The accumulation of AGEs (advanced glycation end products) in diabetes mellitus has been implicated in the biochemical dysfunction associated with the chronic development of microvascular complications of diabetes--nephropathy, retinopathy and peripheral neuropathy. We investigated the concentrations of fructosyl-lysine and AGE residues in protein extracts of renal glomeruli, retina, peripheral nerve and plasma protein of streptozotocin-induced diabetic rats and normal healthy controls. Glycation adducts were determined by LC with tandem MS detection. In diabetic rats, the fructosyl-lysine concentration was increased markedly in glomeruli, retina, sciatic nerve and plasma protein. The concentrations of N (epsilon)-carboxymethyl-lysine and N (epsilon)-carboxyethyl-lysine were increased in glomeruli, sciatic nerve and plasma protein, and N(epsilon)-carboxymethyl-lysine also in the retina. Hydroimidazolone AGEs derived from glyoxal, methylglyoxal and 3-deoxylglucosone were major AGEs quantitatively. They were increased in the retina, nerve, glomeruli and plasma protein. AGE accumulation in renal glomeruli, retina, peripheral nerve and plasma proteins is consistent with a role for AGEs in the development of nephropathy, retinopathy and peripheral neuropathy in diabetes. High-dose therapy with thiamine and Benfotiamine suppressed the accumulation of AGEs, and is a novel approach to preventing the development of diabetic complications.

High-dose thiamine therapy counters dyslipidaemia in streptozotocin-induced diabetic rats.
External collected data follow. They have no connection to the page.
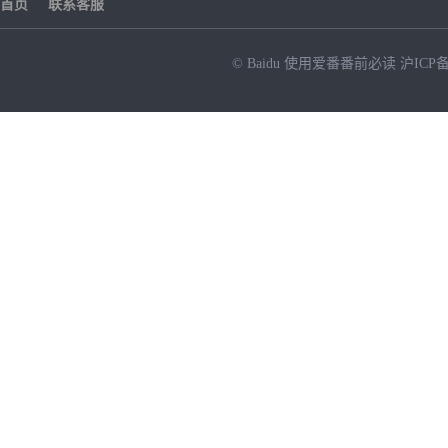
首页
联系客服
© Baidu
使用爱番番前必读
沪ICP备
NEW
HOT
暂时没有搜索结果…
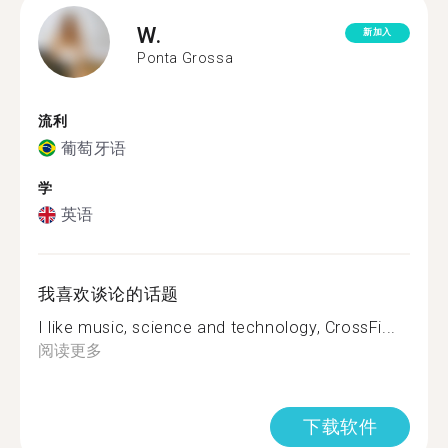
W.
新加入
Ponta Grossa
流利
葡萄牙语
学
英语
我喜欢谈论的话题
I like music, science and technology, CrossFi...
阅读更多
下载软件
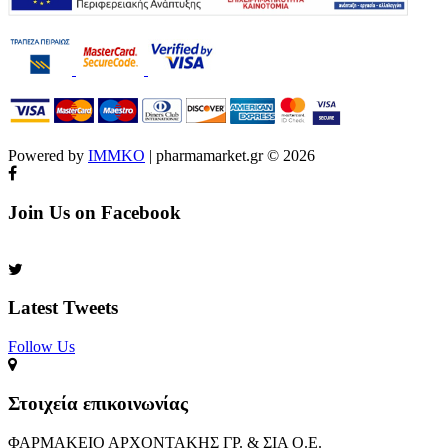
Powered by
IMMKO
| pharmamarket.gr © 2026
Join Us on Facebook
Latest Tweets
Follow Us​
Στοιχεία επικοινωνίας
ΦΑΡΜΑΚΕΙΟ ΑΡΧΟΝΤΑΚΗΣ ΓΡ. & ΣΙΑ Ο.Ε.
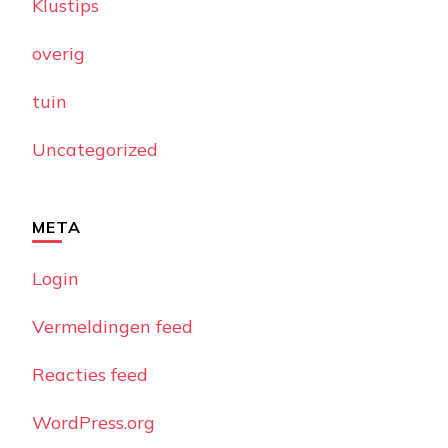
Klustips
overig
tuin
Uncategorized
META
Login
Vermeldingen feed
Reacties feed
WordPress.org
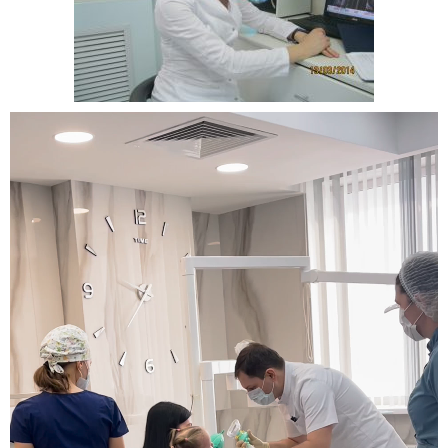
Видеоплеер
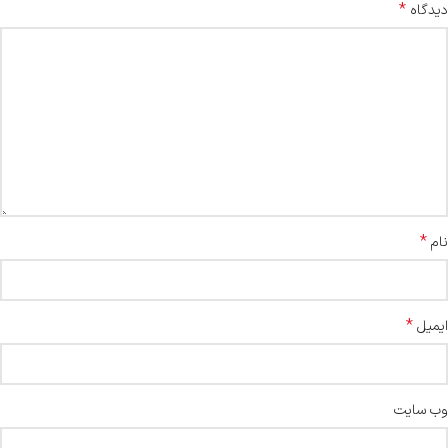
*
دیدگاه
*
نام
*
ایمیل
وب‌ سایت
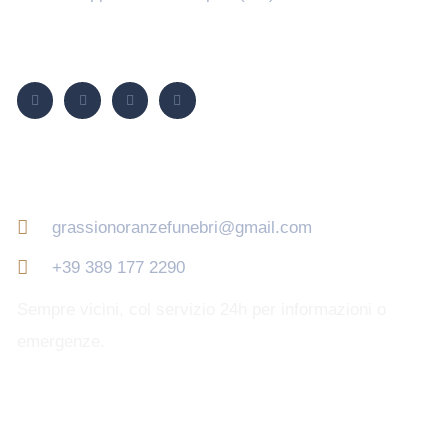
Seguici su
Contatti
grassionoranzefunebri@gmail.com
+39 389 177 2290
Sempre vicini, col servizio 24h per informazioni o
emergenze.
Orari di apertura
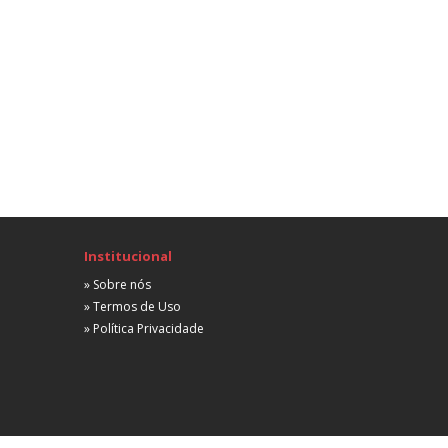
Não informada
A combinar
Advogado
Comercial
Porto Alegre, RS
Não informada
 partir de R$ 2.000,00
uxiliar Administrativo Jurídico
Comercial
São Paulo, SP
Não informada
Institucional
 partir de R$ 1.500,00
» Sobre nós
Advogado
» Termos de Uso
Comercial
» Política Privacidade
São Paulo, SP
Não informada
 partir de R$ 2.500,00
Corretor
Comercial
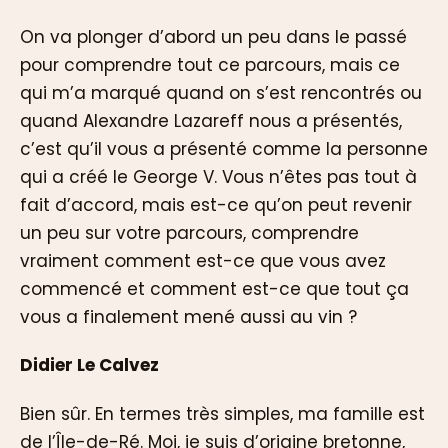
On va plonger d’abord un peu dans le passé
pour comprendre tout ce parcours, mais ce
qui m’a marqué quand on s’est rencontrés ou
quand Alexandre Lazareff nous a présentés,
c’est qu’il vous a présenté comme la personne
qui a créé le George V. Vous n’êtes pas tout à
fait d’accord, mais est-ce qu’on peut revenir
un peu sur votre parcours, comprendre
vraiment comment est-ce que vous avez
commencé et comment est-ce que tout ça
vous a finalement mené aussi au vin ?
Didier Le Calvez
Bien sûr. En termes très simples, ma famille est
de l’Île-de-Ré. Moi, je suis d’origine bretonne,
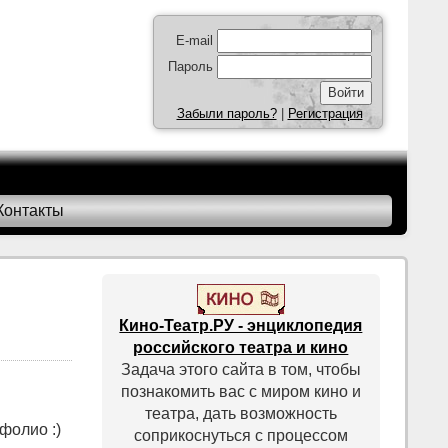
E-mail
Пароль
Забыли пароль?
|
Регистрация
Контакты
Кино-Театр.РУ - энциклопедия
российского театра и кино
Задача этого сайта в том, чтобы
познакомить вас с миром кино и
театра, дать возможность
фолио :)
соприкоснуться с процессом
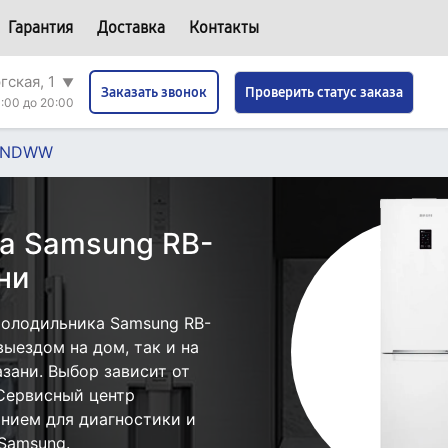
Гарантия
Доставка
Контакты
гская, 1
▼
Проверить статус заказа
Заказать звонок
:00 до 20:00
ERNDWW
а Samsung RB-
ни
холодильника Samsung RB-
ыездом на дом, так и на
азани. Выбор зависит от
 Сервисный центр
нием для диагностики и
Samsung.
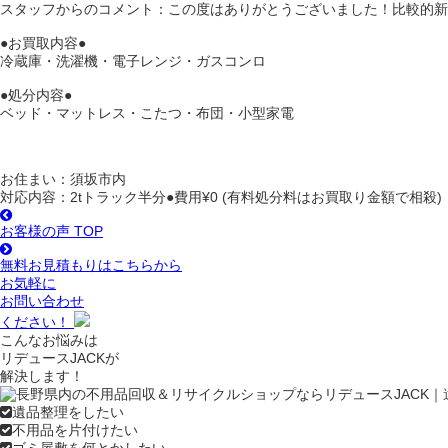
スタッフからのコメント：この度はありがとうございました！比較的新し
●お買取内容●
冷蔵庫・洗濯機・電子レンジ・ガスコンロ
●処分内容●
ベッド・マットレス・こたつ・布団・小型家電
お住まい：
須坂市内
対応内容：
2tトラック半分●費用¥0 (有料処分料はお買取り金額で相殺)
お客様の声 TOP
無料お見積もりは
こちらから
お気軽に
お問い合わせ
ください！
こんなお悩みは
リデュースJACKが
解決します！
遺品整理をしたい
不用品を片付けたい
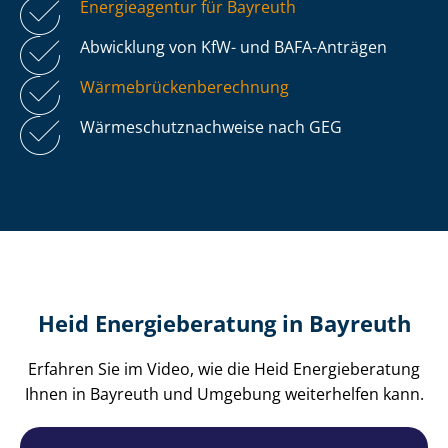
Energieagentur für Bayreuth
Abwicklung von KfW- und BAFA-Anträgen
Wär­me­brü­cken­be­rech­nung
Wär­me­schutz­nach­wei­se nach GEG
Heid Energieberatung in Bayreuth
Erfahren Sie im Video, wie die Heid Energieberatung
Ihnen in Bayreuth und Umgebung weiterhelfen kann.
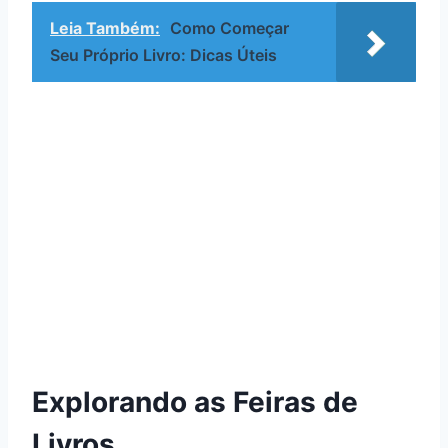
Leia Também:
Como Começar
Seu Próprio Livro: Dicas Úteis
Explorando as Feiras de
Livros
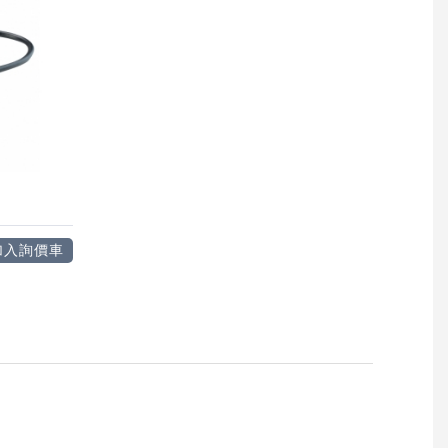
加入詢價車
AIMS/HYPOTHESIS: Cardiovascular disease in diabetes is linked to increased risk of atherosclerosis, increased levels of triglyceride-rich lipoproteins and enhanced hepatic lipogenesis. The hepatic hexosamine pathway has been implicated in signalling for de novo lipogenesis by the liver. In this study, we assessed if decrease of flux through the hexosamine pathway induced by high-dose thiamine therapy counters diabetic dyslipidaemia. METHODS: The model of diabetes used was the streptozotocin-induced diabetic rat with maintenance insulin therapy. Normal control and diabetic rats were studied for 24 weeks with and without oral high-dose therapy (7 and 70 mg/kg) with thiamine and benfotiamine. Plasma total cholesterol, HDL cholesterol and triglycerides were determined at 6-week intervals and hepatic metabolites and transketolase activity after death of the rats at 24 weeks. RESULTS: We found that thiamine therapy (70 mg/kg) prevented diabetes-induced increases in plasma cholesterol and triglycerides in diabetic rats but did not reverse the diabetes-induced decrease of HDL. This was achieved by prevention of thiamine depletion and decreased transketolase activity in the liver of diabetic rats. There was a concomitant decrease in hepatic UDP-N-acetylglucosamine and fatty acid synthase activity. Thiamine also normalised food intake of diabetic rats. A lower dose of thiamine (7 mg/kg) and the thiamine monophosphate prodrug benfotiamine (7 and 70 mg/kg) were ineffective. CONCLUSIONS/INTERPRETATION: High-dose thiamine therapy prevented diabetic dyslipidaemia in experimental diabetes probably by suppression of food intake and hexosamine pathway signalling but other factors may also be involved. Benfotiamine was ineffective.